Projects can be filered by keywords / skills

  • All
  • Programming
  • Terminal / Git
  • Machine Learning
  • MRI processing
  • EEG processing
  • Virtual Reality
  • Neurosciences


You can even propose your own by filling the form here!

Project 1 NeuroCausal: Development of an Open Source Platform for the Storage, Sharing, Synthesis, and Meta-Analysis of Neuropsychological Data by Valentina Borghesani

We are working with clinicians, neuroimagers, and software developers to develop an open source platform for the storage, sharing, synthesis and meta-analysis of human clinical data to the service of the clinical and cognitive neuroscience community so that the future of neuropsychology can be transdiagnostic, open, and FAIR.

Following the steps of what enable a similar transition in functional neuroimaging, we are breaking down our over-ambitious goal in two stages: (1) create a meta-analytical platform covering lesion-related data hence allowing causal inferences; (2) a data-sharing platform taylored to clinical needs.

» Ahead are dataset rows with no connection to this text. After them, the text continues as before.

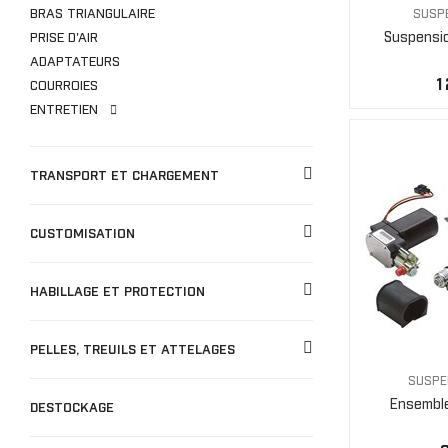
BRAS TRIANGULAIRE
SUSP
Suspensio
PRISE D'AIR
ADAPTATEURS
1
COURROIES
ENTRETIEN
TRANSPORT ET CHARGEMENT
CUSTOMISATION
HABILLAGE ET PROTECTION
PELLES, TREUILS ET ATTELAGES
SUSPE
Ensemble
DESTOCKAGE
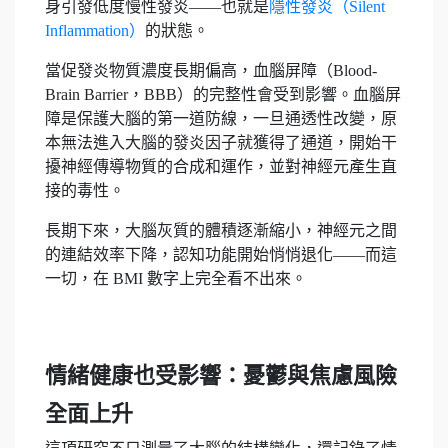
身引發低度慢性發炎——也就是
隱性發炎（Silent
Inflammation）
的狀態。
當促發炎物質濃度長期偏高，血腦屏障（Blood-
Brain Barrier，BBB）的完整性會受到影響。血腦屏
障是保護大腦的第一道防線，一旦通透性改變，原
本無法進入大腦的發炎因子就獲得了通道，開始干
擾神經傳導物質的合成和運作，並對神經元產生直
接的毒性。
長期下來，大腦灰質的體積逐漸縮小，神經元之間
的連結效率下降，認知功能開始悄悄退化——而這
一切，在 BMI 數字上完全看不出來。
情緒健康也受影響：憂鬱與焦慮風險
全面上升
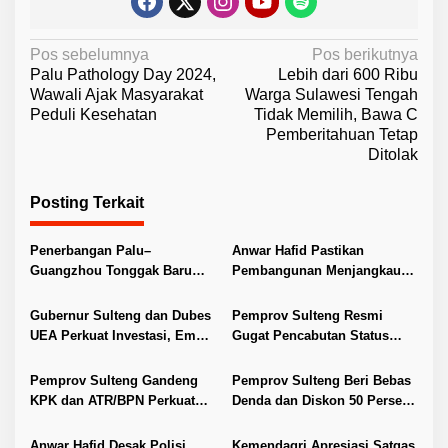
N
Pos sebelumnya
Pos berikutnya
Palu Pathology Day 2024,
Lebih dari 600 Ribu
a
Wawali Ajak Masyarakat
Warga Sulawesi Tengah
v
Peduli Kesehatan
Tidak Memilih, Bawa C
Pemberitahuan Tetap
i
Ditolak
g
a
Posting Terkait
s
i
Penerbangan Palu–
Anwar Hafid Pastikan
Guangzhou Tonggak Baru
Pembangunan Menjangkau
p
Kemajuan Sulteng
Pelosok Tojo Una-Una
o
Gubernur Sulteng dan Dubes
Pemprov Sulteng Resmi
s
UEA Perkuat Investasi, Empat
Gugat Pencabutan Status
Sektor Jadi Prioritas
Tuan Rumah FORNAS IX 2027
Pemprov Sulteng Gandeng
Pemprov Sulteng Beri Bebas
KPK dan ATR/BPN Perkuat
Denda dan Diskon 50 Persen
Tata Kelola Pertanahan
Pajak Kendaraan
Anwar Hafid Desak Polisi
Kemendagri Apresiasi Satgas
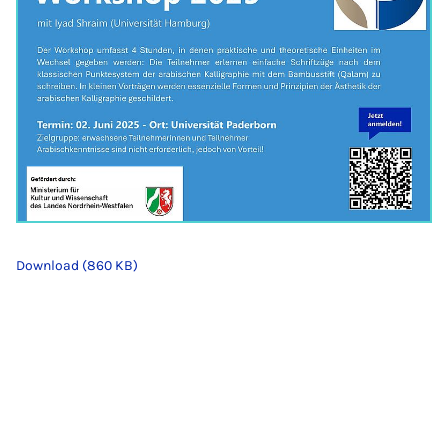
Download (860 KB)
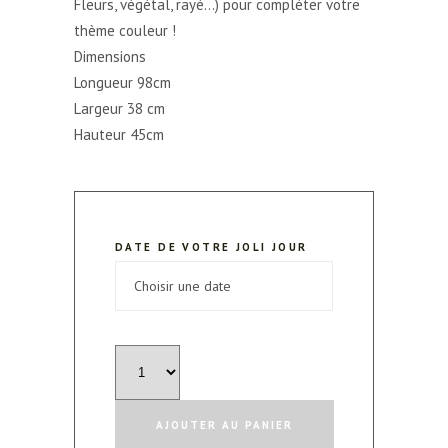
Fleurs, végétal, rayé…) pour compléter votre
thème couleur !
Dimensions
Longueur 98cm
Largeur 38 cm
Hauteur 45cm
DATE DE VOTRE JOLI JOUR
quantité
de
Petit
AJOUTER AU PANIER
Banc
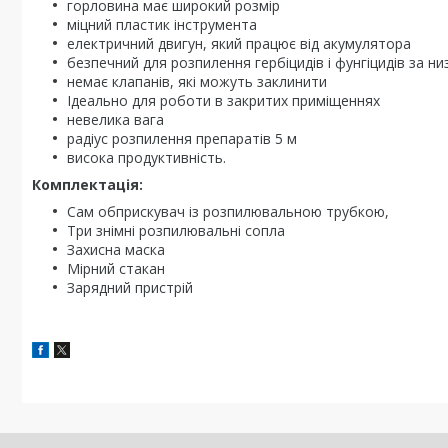
горловина має широкий розмір
міцний пластик інструмента
електричний двигун, який працює від акумулятора
безпечний для розпилення гербіцидів і фунгіцидів за ни
немає клапанів, які можуть заклинити
Ідеально для роботи в закритих приміщеннях
невелика вага
радіус розпилення препаратів 5 м
висока продуктивність.
Комплектація:
Сам обприскувач із розпилювальною трубкою,
Три знімні розпилювальні сопла
Захисна маска
Мірний стакан
Зарядний пристрій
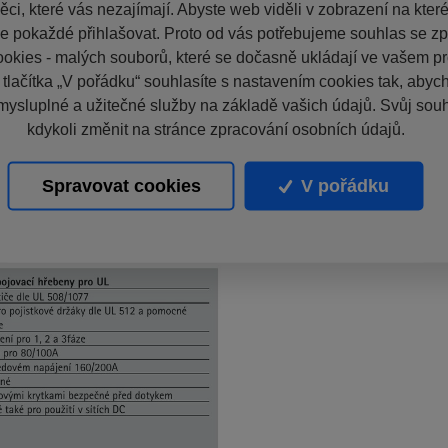
ci, které vás nezajímají. Abyste web viděli v zobrazení na které 
e pokaždé přihlašovat. Proto od vás potřebujeme souhlas se z
okies - malých souborů, které se dočasně ukládají ve vašem pro
 tlačítka „V pořádku“ souhlasíte s nastavením cookies tak, aby
mysluplné a užitečné služby na základě vašich údajů. Svůj sou
kdykoli změnit na stránce zpracování osobních údajů.
Spravovat cookies
V pořádku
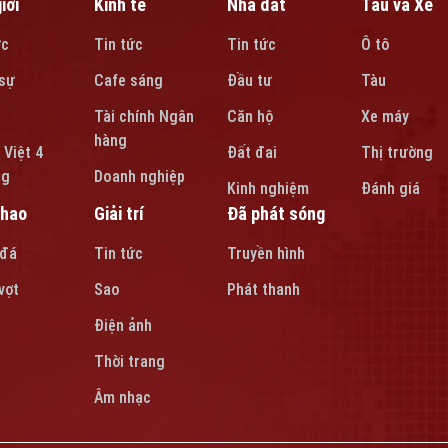
iới
Kinh tế
Nhà đất
Tàu và Xe
ức
Tin tức
Tin tức
Ô tô
sự
Cafe sáng
Đầu tư
Tàu
Tài chính Ngân
Căn hộ
Xe máy
hàng
 Việt 4
Đất đai
Thị trường
ng
Doanh nghiệp
Kinh nghiệm
Đánh giá
thao
Giải trí
Đã phát sóng
 đá
Tin tức
Truyền hình
vợt
Sao
Phát thanh
Điện ảnh
Thời trang
Âm nhạc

Find out more on our website: https://neurocausal.github.io/

Project skills

At least one of these preferred, but contributing to general ideas / discussion is always welcome!

Programming
Terminal / Git
Machine Learning
MRI processing
EEG processing
Virtual Reality
Neurosciences

Project 2 Make Brainhack Accessible Worldwide: Translation of Brainhack Glossary into Different Languages by Abigail Licata

Project Description

The Brainhack (BH) Jupyter book is a collaborative project within the BH community aimed at developing an open, inclusive, and interactive document that details the vision of BH events across the globe. This important resource is a supplement to the Neuron 2020 community paper and serves as a common resource for members to draw upon when planning future BH events. While the BH jupyter book is in its early stages of development, there is a crucial aspect of the book that lays its foundation: BH glossary. The BH glossary contains relevant community terms and, given the global nature of BH, translations of the glossary are necessary to encourage understanding and promotion of BH ideals worldwide.

The Jupyter BH book glossary has been translated into Italian, Spanish, German, Russian, Portuguese, and Hindi. This project within the scope of our local Geneva BH event can be conducted in two ways: 1) by improving upon existing glossary translations or 2) by creating a newly translated glossary from a language that has not yet been considered.

Project skills

At least one of these preferred, but contributing to general ideas / discussion is always welcome!

Programming
Terminal / Git
Machine Learning
MRI processing
EEG processing
Virtual Reality
Neurosciences

Project 3 Mind-bending VR at your eartips! by Konstantinos Samaras-Tsakiris and Victor Férat

Concocting together electroencephalogram (EEG) earbuds, Virtual Reality (VR) and neural feedback… what can come out of this sci-fi melting pot? Join us to create the most immersive experience that goes a step further from VR, adapting to your mental state.

Neurofeedback is a technique with established therapeutic and educational potential. We are interested to create neurofeedback in virtual reality environments using EEG sampled *only from inside the ear*. We will combine a novel EEG sensor shaped like earbuds and a VR headset to immerse the participants in an environment where they can control a tunable parameter (eg. the gravity!) with their own brain activity. The comfortable form factor of the EEG earbuds can facilitate deeper immersion in the experience, potentially boosting the neurofeedback effect.

But how can we translate the neural signal into meaningful action? Most published research indicates neuromarkers in standard, full-scalp EEG; much less is known about in-ear EEG. In this project we aim to bring together translatable neuromarkers and machine learning to bridge the gap in the feedback loop and give the subject a "mental exercise" that will help them navigate the virtual world.

Over the weekend we can also build a fledgling VR game starting from Unity engine demos to amplify the effect of neurofeedback and make it even more visible. We’ll use the Meta Quest 2 VR headset.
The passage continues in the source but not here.